The founders of Implisense met first in 2007 during their time at Fraunhofer IAIS in Sankt Augustin near Bonn. They had the idea that the sales process can be substantially enhanced using technologies of the 21st century. After receiving positive feedback they quit their jobs and started Implisense in 2013.
Where did the business idea come from?
Being specialists in the area of data mining, the team came up with the idea to use their capabilities to improve processes in sales and marketing using extensive data analysis. With ECEP we will be able to explore the freemium model, enter a new market and try out a new instrument to target our potential clients.
Are you working with any other partners?
Since 2014 Implisense is funded by the High Tech Gründerfonds, Germany’s largest venture capitalist. On the customer side, Implisense works with some of the largest German and international companies in the telecommunications industry.
How has ODINE helped you so far?
ODINE is well organised and disciplined. This helps young companies to structure their own processes more efficiently. With their awesome network they provide valuable advice for our weak spots, such as marketing and entering a new market.
What advice would you give to other companies pitching to ODINE?
Think big and beyond the funding of ODINE: Follow a master plan for what you want to achieve with your project.
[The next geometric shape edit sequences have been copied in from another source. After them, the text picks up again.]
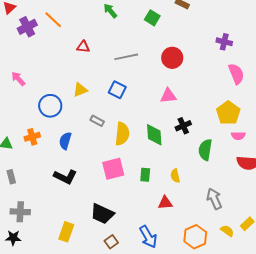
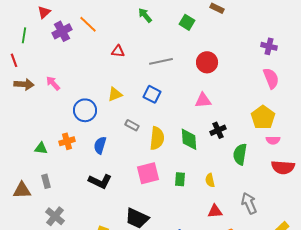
purple cross: (224, 42) -> (269, 46), moved
red triangle: (165, 203) -> (215, 211), moved
gray cross: (20, 212) -> (55, 216), turned 36

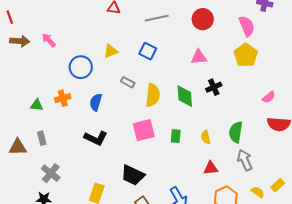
pink semicircle: (271, 78) -> (247, 26), moved
yellow pentagon: (263, 117) -> (246, 55), moved
pink semicircle: (273, 140) -> (269, 97), turned -40
green semicircle: (240, 154) -> (236, 132), moved

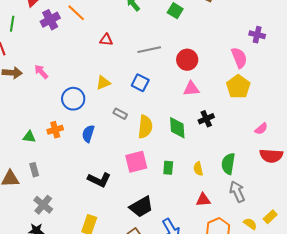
red circle: (203, 19) -> (187, 60), moved
black L-shape: (96, 138) -> (99, 180), moved
black trapezoid: (133, 175) -> (141, 207), moved, turned -55

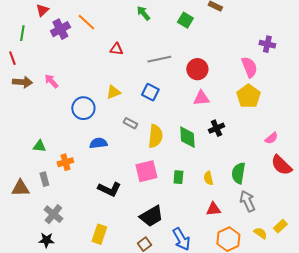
orange cross: (55, 130) -> (65, 162), moved
blue semicircle: (88, 134) -> (98, 143), turned 66
red semicircle: (271, 156) -> (281, 165), turned 40

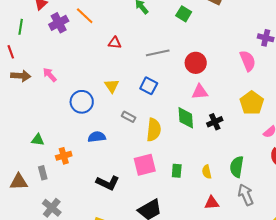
yellow triangle: (113, 92) -> (112, 86), turned -42
yellow pentagon: (248, 96) -> (252, 103), moved
green diamond: (187, 137) -> (186, 118), moved

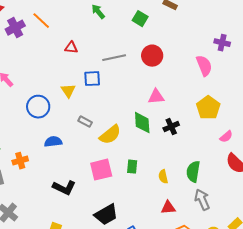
red circle: (196, 63) -> (152, 56), moved
blue square: (149, 86) -> (92, 79), moved, turned -30
yellow semicircle: (154, 130) -> (110, 135), turned 45
green rectangle: (177, 171) -> (132, 167), moved

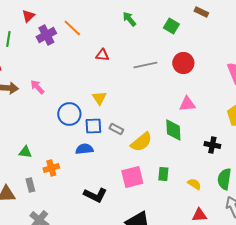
blue square: (92, 79) -> (93, 126), moved
black cross: (171, 127) -> (212, 145), moved, turned 35
yellow semicircle: (163, 177) -> (194, 184), turned 136

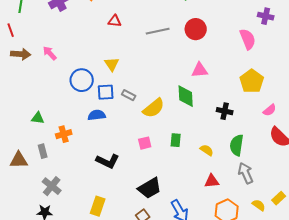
pink square: (132, 177) -> (145, 143), size x0.6

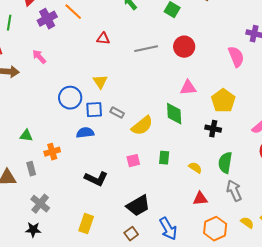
pink arrow: (50, 53) -> (39, 57), moved
yellow pentagon: (252, 81) -> (223, 101), moved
Think business: come up with a strong commercial use case. Only companies and projects with a healthy financial plan can impact the world in an enduring way.
How would you encourage big business to buy into the open data movement?
Open data stands for transparency and a modern way to lead a dialogue between you, the society, and your potential customers. Open data provides a valuable addition to your proprietary data and can enable you to make better business decisions.
What’s the key trend in open data at the moment?
In business: Open data analytics for B2B, corporate Open data adoption as a PR-tool. In German politics: Open data and transparency as tool for image improvement within the population.